• _Work required_
Lines of the data that contain the word "CrissWord" are the ones to copy.

• _Source material_
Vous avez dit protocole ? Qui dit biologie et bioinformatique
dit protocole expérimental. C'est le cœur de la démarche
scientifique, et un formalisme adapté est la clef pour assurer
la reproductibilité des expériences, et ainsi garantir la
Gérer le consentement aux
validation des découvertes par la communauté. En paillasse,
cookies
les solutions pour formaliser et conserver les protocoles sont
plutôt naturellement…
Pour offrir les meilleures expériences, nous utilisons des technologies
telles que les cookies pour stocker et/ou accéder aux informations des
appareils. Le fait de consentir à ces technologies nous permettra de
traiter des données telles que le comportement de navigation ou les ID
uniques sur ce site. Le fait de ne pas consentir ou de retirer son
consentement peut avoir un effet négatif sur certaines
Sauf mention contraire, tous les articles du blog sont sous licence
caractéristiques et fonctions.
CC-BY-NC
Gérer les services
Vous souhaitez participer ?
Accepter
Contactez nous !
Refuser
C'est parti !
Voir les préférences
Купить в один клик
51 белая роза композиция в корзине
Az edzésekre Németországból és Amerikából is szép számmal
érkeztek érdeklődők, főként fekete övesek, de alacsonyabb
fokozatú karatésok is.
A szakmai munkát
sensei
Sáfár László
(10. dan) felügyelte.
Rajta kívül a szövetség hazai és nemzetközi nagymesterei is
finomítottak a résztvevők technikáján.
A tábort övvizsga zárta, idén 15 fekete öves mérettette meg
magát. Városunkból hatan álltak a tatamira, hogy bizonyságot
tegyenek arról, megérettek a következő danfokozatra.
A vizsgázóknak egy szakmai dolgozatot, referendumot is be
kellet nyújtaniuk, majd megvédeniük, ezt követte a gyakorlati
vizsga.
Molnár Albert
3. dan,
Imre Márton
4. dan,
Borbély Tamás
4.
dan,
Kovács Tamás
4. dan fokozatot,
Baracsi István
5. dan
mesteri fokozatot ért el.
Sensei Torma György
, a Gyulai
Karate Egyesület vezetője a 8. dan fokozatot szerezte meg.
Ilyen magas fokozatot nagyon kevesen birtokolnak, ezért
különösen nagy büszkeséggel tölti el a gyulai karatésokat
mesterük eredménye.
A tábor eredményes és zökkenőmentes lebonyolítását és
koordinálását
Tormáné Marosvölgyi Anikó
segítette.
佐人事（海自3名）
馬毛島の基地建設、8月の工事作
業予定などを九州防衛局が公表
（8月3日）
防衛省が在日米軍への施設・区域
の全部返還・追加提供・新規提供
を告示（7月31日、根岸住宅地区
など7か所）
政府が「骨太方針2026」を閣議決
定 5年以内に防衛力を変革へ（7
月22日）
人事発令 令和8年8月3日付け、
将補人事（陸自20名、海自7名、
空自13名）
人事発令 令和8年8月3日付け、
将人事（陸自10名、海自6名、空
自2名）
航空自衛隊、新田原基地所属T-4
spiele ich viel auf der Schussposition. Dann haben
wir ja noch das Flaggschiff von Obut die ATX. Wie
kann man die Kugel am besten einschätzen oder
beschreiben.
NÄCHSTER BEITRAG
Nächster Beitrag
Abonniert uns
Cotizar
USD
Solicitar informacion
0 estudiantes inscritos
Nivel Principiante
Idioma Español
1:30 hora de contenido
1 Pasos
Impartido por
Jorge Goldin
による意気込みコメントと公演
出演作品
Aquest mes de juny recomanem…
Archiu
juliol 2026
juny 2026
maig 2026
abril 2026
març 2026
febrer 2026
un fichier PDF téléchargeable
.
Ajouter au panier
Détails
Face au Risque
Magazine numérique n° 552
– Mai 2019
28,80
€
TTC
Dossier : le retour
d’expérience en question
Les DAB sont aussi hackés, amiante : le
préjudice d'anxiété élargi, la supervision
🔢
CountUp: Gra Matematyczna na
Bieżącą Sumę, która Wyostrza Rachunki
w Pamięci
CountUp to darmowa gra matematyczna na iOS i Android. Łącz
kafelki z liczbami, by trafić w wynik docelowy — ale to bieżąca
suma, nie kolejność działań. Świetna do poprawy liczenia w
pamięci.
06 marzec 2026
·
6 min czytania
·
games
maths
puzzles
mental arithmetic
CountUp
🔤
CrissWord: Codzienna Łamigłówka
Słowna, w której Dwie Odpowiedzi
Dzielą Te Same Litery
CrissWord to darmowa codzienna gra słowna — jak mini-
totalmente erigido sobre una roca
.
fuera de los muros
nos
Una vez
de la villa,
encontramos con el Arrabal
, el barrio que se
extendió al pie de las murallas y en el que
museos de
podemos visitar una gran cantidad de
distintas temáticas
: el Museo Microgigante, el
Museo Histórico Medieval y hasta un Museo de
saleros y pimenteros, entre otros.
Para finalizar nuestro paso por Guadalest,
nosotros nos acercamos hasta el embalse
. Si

• _Task answer_
CrissWord: Codzienna Łamigłówka
CrissWord to darmowa codzienna gra słowna — jak mini-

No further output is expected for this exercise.